フレッシュ感のある味わいが料理をさらにおいしく!

 今回、シェフがつくってくれた料理が前菜の『ランド産地鶏のガランティーヌ 枝豆とモリーユ茸』と魚料理の『リヨン風クネル モリセットゥおばあさんスタイル』だ。ポコ氏のスペシャリテで、どちらもリヨンの伝統料理だ。ボジョレーヌーヴォーを合わせてみると、爽やかな酸味とフレッシュ感が、肉のうまみやソースを軽やかに、さらにおいしく感じさせてくれる。

    プリフィクススタイルのメニューから、前菜の『ランド産地鶏のガランティーヌ 枝豆とモリーユ茸』。ソースは、シャルドネ・ヴィネガーとトリュフのドレッシング、ジュ・ド・ボライユ。モモ肉と胸肉の味わいの違いも同時に楽しめる。

    魚料理の『リヨン風クネル モリセットゥおばあさんスタイル』は、ポコ氏の祖母のレシピ。バターライスの上に川カマスのクネルをのせ、オマール海老のソースをかけて焼き上げた贅沢な一品。オマール海老をアクセントに。クネルは魚の練りもので、リヨンの名物料理

    「ボジョレーヌーヴォーに使用されるガメイ種は、とても繊細な酸を持ち、タンニンもさほど強くありません。魚料理にも合わせやすく、なにより飲み飽きない。魅力的なワインだと思います」とポコ氏

ボジョレーヌーヴォーは熟成もできる!

 ここで、吉井氏がこんな話をしてくれた。
「じつは昨年、シェフが店のスタッフ7名をリヨンに連れて行ってくれたのです。【ポール・ボキューズ】でランチを楽しんだり、地元で一番古いブションを訪れたり。なにより勉強になったのは、ボジョレー地方を訪れたことでした。造り手に会い、現地でワインを飲み、その土地の文化に触れることかできた。これは、大きな経験でした。そして運転もシェフなら通訳もシェフ(笑)。贅沢な旅行でした」。

 この言葉を受け、ポコ氏は満面の笑顔でこう語ってくれた。

「スタッフが仕事をしていく上で、“空気感”を知ることはとても大切なことだと、私はつねづね思っていたので、みんながいい経験をしてくれて、本当によかったと思っています。仕事のモチベーションも上がりましたし、リヨン料理やボジョレーワインに対する理解も深まりました。今後は、お客さまとの会話のなかで、生かしてもらえたらと思っています」。

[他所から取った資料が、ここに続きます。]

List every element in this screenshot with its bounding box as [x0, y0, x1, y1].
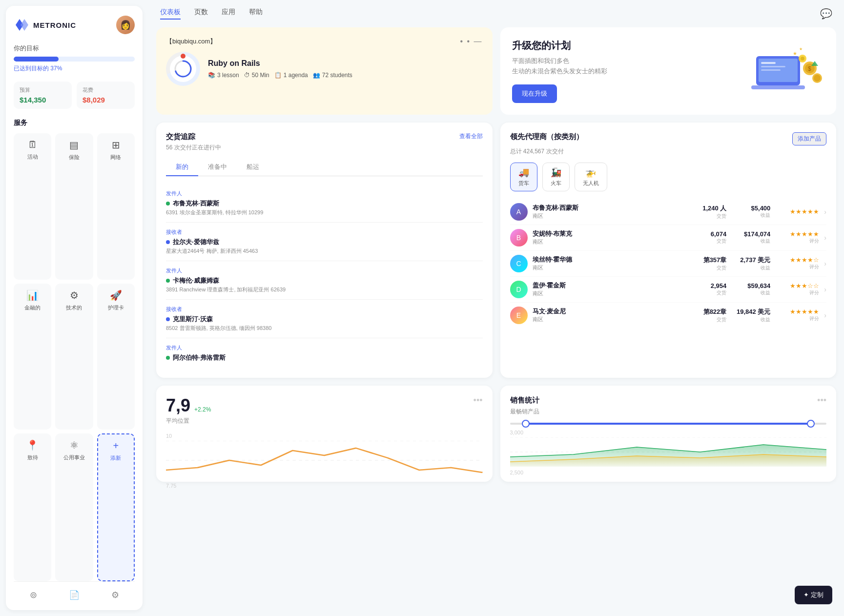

 吉井氏から聞いた、ボジョレーヌーヴォーの“もう一つの楽しみ”をお伝えしておこう。

「ボジョレーヌーヴォーの同じ銘柄を2本買って、1本は1年間寝かせてみてください。熟成が進んで、また違った味わいと魅力に出会えます」。

ソムリエプロフィール

吉井辰久さん(写真右)

東京都生まれ。印刷会社の営業部員として社会人としてスタートしたが、「仕事の評価がダイレクトにわかる仕事がしたい」と、元来食好きだったことから、飲食の世界に。2005年から2009年までカレーうどん専門店の「古奈屋」でサービスに携わる。その後、ポコ氏との出会いがあり、フレンチの世界へ。「最初は、見るもの聞くものが新鮮で、次第にフレンチの世界に魅せられました。今は、ワインについて学ぶのが楽しいです」。

クリストフ・ポコさん(シェフ・写真左)

フランス・リヨン近郊のヴェニスィウで生まれ、ノルマンディーで育つ。15歳で料理の世界に入り、ルーアンのミシュラン2つ星【ジル】、バリの3つ星【トゥール・ダルジャン】などで研鑽を積む。その後、パリ5区のレストラン【トゥトゥンヌ】で料理長に就任。1998年に来日、「ル・コルドン・ブルー」の教職に就く。その後、「ソフィテル東京」総料理長を経て、2007年に【ルグドゥノム・ブション・リヨネ】オープン。